No shit it's the most beloved Dragon Quest in Japan, or that people skipped work to play it; DQ3 was revolutionary back then and still serves as a gold standard for the genre to this day, putting JRPGs that released console generations ahead of it to shame with its scope. It's full of firsts for the genre, series, and video games as a whole, and playing it today I'm just astonished by how much shit (really good shit, mind you) they put into an NES cartridge, especially after DQ2.

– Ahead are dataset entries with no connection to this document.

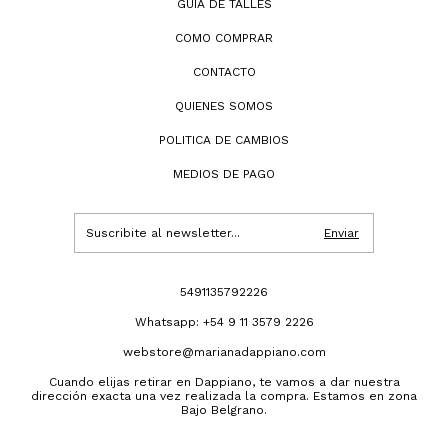
GUÍA DE TALLES
COMO COMPRAR
CONTACTO
QUIENES SOMOS
POLITICA DE CAMBIOS
MEDIOS DE PAGO
5491135792226
Whatsapp: +54 9 11 3579 2226
webstore@marianadappiano.com
Cuando elijas retirar en Dappiano, te vamos a dar nuestra
dirección exacta una vez realizada la compra. Estamos en zona
Bajo Belgrano.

Once you get the ship it's practically an open-world NES game, which sounds like a recipe for disaster - except NPCs actually tell you where to go. Shocking for the time, I know. Just sailing around looking for new towns creates this sense of adventure and discovery that honestly might be unmatched even by later DQ entries, and it's even cooler that you get to explore with self inserts of you and your friends. It actually feels like a world that's lived in, at least as far as NES JRPGs go, with NPCs singing praises of Ortega's exploits, living in fear of Baramos, talking about their lives. Yeah, NPC dialogue serves to do more than just tell you where to go next - another rarity for the time. Couple all of this with its surprisingly deep class system and you might just have a near perfect DnD/tabletop-like JRPG. Insanely good all around, not just by NES standards. JRPG fans should be obligated to play any version.